Mit schwankender Stimme bestellte ich ein Red Stripe. »Und etwas für meinen Freund.«
»Für mich ein Light«, sagte der Alien.
»Ich dachte, Alkohol wäre Gift für Sie.«
»Er ist für uns beide Gift. Die Dosis unterscheidet sich, das ist alles. Manche von uns entwickeln eine Vorliebe dafür.«
Hugh brachte die Getränke und berechnete mir eine Summe, die ich an jedem anderen Ort, zu jeder anderen Zeit, in jeder anderen Gesellschaft als Zumutung betrachtet hätte.
»Wie wirkt er auf Sie?« fragte ich.
»Lassen Sie sich überraschen.« Der Alien blinzelte wieder langsam mit den Augen. Ich verkniff mir ein Lächeln und blinzelte zurück.
Ich redete. Den üblichen Stuß, über mich und wo ich herkam, und wie immer entschuldigte ich mich dafür und erzählte, was ich machte und warum ich mich gerade in London aufhielt und wie ich auf den Club gestoßen war und daß es so etwas bei uns in Wales nicht gäbe; bei uns gäbe es nämlich überhaupt keine Shi’an, und die ganze Zeit über hätte ich am liebsten den Mund gehalten, weil ich eigentlich nur diesen wunderschönen, schlanken, unglaublichen, attraktiven Alien anschauen wollte, der blinzelnd neben mir saß. Ihn anschauen. Und anschauen.
»He, Mister«, sagte er und unterbrach den Fluß meiner verrückten Konversation. »Möchten Sie tanzen?«
Den ganzen Abend hörte ich jetzt schon die Shi’an-Musik und versuchte zu vergessen, was sie bewirkte und wie sie funktionierte. Als ich zusammen mit dem Alien – Serracord, flüsterte er mir ins Ohr, als wir uns aneinanderrückten – auf der Tanzfläche stand, begriff ich es. Sie funktioniert nur, wenn man dazu tanzt. Dann ist es eine überwältigende Erfahrung. Es gab nur noch mich und Serracord und die Shi’an-Musik.

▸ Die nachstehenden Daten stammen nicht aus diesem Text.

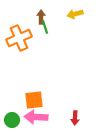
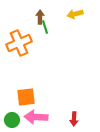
brown arrow: moved 1 px left
orange cross: moved 5 px down
orange square: moved 8 px left, 3 px up
red arrow: moved 1 px left, 1 px down
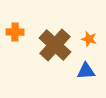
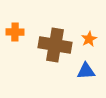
orange star: rotated 28 degrees clockwise
brown cross: rotated 32 degrees counterclockwise
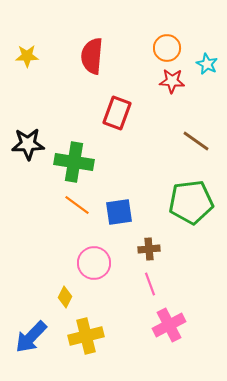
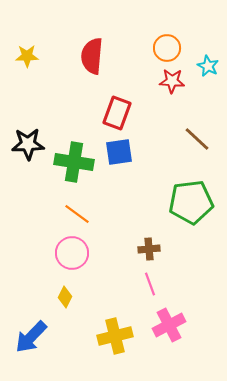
cyan star: moved 1 px right, 2 px down
brown line: moved 1 px right, 2 px up; rotated 8 degrees clockwise
orange line: moved 9 px down
blue square: moved 60 px up
pink circle: moved 22 px left, 10 px up
yellow cross: moved 29 px right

Die projizierten Sterne und Galaxien wanderten wie Jahreszeiten über unsere Haut. Ich hätte die ganze Nacht durchtanzen können. Genau wie in dem Song aus diesem alten Musical. Ich wollte es auch. Ich wußte, daß ich es konnte. Vielleicht tat ich es sogar. Ich wußte es nicht. Noch nie habe ich mir so sehr gewünscht, etwas möge niemals aufhören, wie in dem Moment, als ich mich an die warme, fremdartige Haut von Serracord, dem Shi’an, drückte und tanzte. Die Zeit verflüchtigte sich. Der Raum löste sich auf.